WORK REQUIRED: Each entry that follows must be output without any deviation.
[Opening RECORD EXTRACTS section]
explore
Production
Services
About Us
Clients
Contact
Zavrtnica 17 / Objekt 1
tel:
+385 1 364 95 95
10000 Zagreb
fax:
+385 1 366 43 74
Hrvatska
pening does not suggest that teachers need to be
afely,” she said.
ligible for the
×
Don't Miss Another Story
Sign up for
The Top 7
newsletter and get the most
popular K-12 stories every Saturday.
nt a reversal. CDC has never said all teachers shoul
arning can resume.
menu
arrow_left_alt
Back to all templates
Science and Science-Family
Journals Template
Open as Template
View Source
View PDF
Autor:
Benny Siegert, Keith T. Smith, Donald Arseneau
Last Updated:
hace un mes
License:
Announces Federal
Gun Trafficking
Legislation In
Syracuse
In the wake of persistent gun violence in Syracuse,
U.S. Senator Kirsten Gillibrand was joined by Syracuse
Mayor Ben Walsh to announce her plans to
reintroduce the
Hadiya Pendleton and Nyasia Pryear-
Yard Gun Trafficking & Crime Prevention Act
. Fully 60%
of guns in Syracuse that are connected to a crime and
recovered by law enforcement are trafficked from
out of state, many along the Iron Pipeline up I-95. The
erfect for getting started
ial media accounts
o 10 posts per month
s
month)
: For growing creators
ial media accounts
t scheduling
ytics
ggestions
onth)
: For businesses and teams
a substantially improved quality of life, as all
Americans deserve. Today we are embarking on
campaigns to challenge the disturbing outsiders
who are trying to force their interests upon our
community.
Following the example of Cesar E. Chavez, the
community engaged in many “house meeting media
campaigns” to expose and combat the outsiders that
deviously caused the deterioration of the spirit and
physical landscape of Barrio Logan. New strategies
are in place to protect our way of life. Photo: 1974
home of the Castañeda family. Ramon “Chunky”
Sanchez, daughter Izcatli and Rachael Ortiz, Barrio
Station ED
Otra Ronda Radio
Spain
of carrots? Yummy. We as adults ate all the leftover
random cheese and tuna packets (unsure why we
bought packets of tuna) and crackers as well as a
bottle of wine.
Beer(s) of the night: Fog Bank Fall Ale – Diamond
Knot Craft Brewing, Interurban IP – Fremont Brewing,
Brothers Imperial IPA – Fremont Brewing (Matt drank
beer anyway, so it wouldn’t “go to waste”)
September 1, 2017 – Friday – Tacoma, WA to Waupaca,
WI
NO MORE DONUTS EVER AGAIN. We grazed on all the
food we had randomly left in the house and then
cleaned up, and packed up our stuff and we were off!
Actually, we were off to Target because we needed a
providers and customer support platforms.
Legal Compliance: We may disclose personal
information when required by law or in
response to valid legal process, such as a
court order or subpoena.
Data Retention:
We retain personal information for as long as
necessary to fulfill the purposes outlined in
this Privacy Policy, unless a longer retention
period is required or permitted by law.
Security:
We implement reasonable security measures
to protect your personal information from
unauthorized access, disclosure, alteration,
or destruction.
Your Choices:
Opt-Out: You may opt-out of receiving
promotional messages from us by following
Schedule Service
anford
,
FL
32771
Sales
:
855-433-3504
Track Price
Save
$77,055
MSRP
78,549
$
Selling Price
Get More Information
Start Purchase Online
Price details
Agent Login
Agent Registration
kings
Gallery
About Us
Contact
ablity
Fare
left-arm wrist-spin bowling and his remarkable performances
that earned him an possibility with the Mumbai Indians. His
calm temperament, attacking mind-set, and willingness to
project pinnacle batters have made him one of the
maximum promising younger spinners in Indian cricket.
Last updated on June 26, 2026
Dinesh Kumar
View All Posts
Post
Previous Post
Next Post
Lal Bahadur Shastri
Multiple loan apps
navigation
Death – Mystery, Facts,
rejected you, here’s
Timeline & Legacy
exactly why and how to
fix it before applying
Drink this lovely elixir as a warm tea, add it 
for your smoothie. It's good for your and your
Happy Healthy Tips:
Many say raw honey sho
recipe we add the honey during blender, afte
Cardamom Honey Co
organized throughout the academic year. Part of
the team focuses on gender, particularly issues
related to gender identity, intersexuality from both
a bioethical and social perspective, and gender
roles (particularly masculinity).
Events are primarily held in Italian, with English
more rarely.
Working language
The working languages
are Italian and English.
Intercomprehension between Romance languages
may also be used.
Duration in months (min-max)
[Closing RECORD EXTRACTS section]
TASK OUTPUT:
explore
Production
Services
About Us
Clients
Contact
Zavrtnica 17 / Objekt 1
tel:
+385 1 364 95 95
10000 Zagreb
fax:
+385 1 366 43 74
Hrvatska
pening does not suggest that teachers need to be
afely,” she said.
ligible for the
×
Don't Miss Another Story
Sign up for
The Top 7
newsletter and get the most
popular K-12 stories every Saturday.
nt a reversal. CDC has never said all teachers shoul
arning can resume.
menu
arrow_left_alt
Back to all templates
Science and Science-Family
Journals Template
Open as Template
View Source
View PDF
Autor:
Benny Siegert, Keith T. Smith, Donald Arseneau
Last Updated:
hace un mes
License:
Announces Federal
Gun Trafficking
Legislation In
Syracuse
In the wake of persistent gun violence in Syracuse,
U.S. Senator Kirsten Gillibrand was joined by Syracuse
Mayor Ben Walsh to announce her plans to
reintroduce the
Hadiya Pendleton and Nyasia Pryear-
Yard Gun Trafficking & Crime Prevention Act
. Fully 60%
of guns in Syracuse that are connected to a crime and
recovered by law enforcement are trafficked from
out of state, many along the Iron Pipeline up I-95. The
erfect for getting started
ial media accounts
o 10 posts per month
s
month)
: For growing creators
ial media accounts
t scheduling
ytics
ggestions
onth)
: For businesses and teams
a substantially improved quality of life, as all
Americans deserve. Today we are embarking on
campaigns to challenge the disturbing outsiders
who are trying to force their interests upon our
community.
Following the example of Cesar E. Chavez, the
community engaged in many “house meeting media
campaigns” to expose and combat the outsiders that
deviously caused the deterioration of the spirit and
physical landscape of Barrio Logan. New strategies
are in place to protect our way of life. Photo: 1974
home of the Castañeda family. Ramon “Chunky”
Sanchez, daughter Izcatli and Rachael Ortiz, Barrio
Station ED
Otra Ronda Radio
Spain
of carrots? Yummy. We as adults ate all the leftover
random cheese and tuna packets (unsure why we
bought packets of tuna) and crackers as well as a
bottle of wine.
Beer(s) of the night: Fog Bank Fall Ale – Diamond
Knot Craft Brewing, Interurban IP – Fremont Brewing,
Brothers Imperial IPA – Fremont Brewing (Matt drank
beer anyway, so it wouldn’t “go to waste”)
September 1, 2017 – Friday – Tacoma, WA to Waupaca,
WI
NO MORE DONUTS EVER AGAIN. We grazed on all the
food we had randomly left in the house and then
cleaned up, and packed up our stuff and we were off!
Actually, we were off to Target because we needed a
providers and customer support platforms.
Legal Compliance: We may disclose personal
information when required by law or in
response to valid legal process, such as a
court order or subpoena.
Data Retention:
We retain personal information for as long as
necessary to fulfill the purposes outlined in
this Privacy Policy, unless a longer retention
period is required or permitted by law.
Security:
We implement reasonable security measures
to protect your personal information from
unauthorized access, disclosure, alteration,
or destruction.
Your Choices:
Opt-Out: You may opt-out of receiving
promotional messages from us by following
Schedule Service
anford
,
FL
32771
Sales
:
855-433-3504
Track Price
Save
$77,055
MSRP
78,549
$
Selling Price
Get More Information
Start Purchase Online
Price details
Agent Login
Agent Registration
kings
Gallery
About Us
Contact
ablity
Fare
left-arm wrist-spin bowling and his remarkable performances
that earned him an possibility with the Mumbai Indians. His
calm temperament, attacking mind-set, and willingness to
project pinnacle batters have made him one of the
maximum promising younger spinners in Indian cricket.
Last updated on June 26, 2026
Dinesh Kumar
View All Posts
Post
Previous Post
Next Post
Lal Bahadur Shastri
Multiple loan apps
navigation
Death – Mystery, Facts,
rejected you, here’s
Timeline & Legacy
exactly why and how to
fix it before applying
Drink this lovely elixir as a warm tea, add it 
for your smoothie. It's good for your and your
Happy Healthy Tips:
Many say raw honey sho
recipe we add the honey during blender, afte
Cardamom Honey Co
organized throughout the academic year. Part of
the team focuses on gender, particularly issues
related to gender identity, intersexuality from both
a bioethical and social perspective, and gender
roles (particularly masculinity).
Events are primarily held in Italian, with English
more rarely.
Working language
The working languages
are Italian and English.
Intercomprehension between Romance languages
may also be used.
Duration in months (min-max)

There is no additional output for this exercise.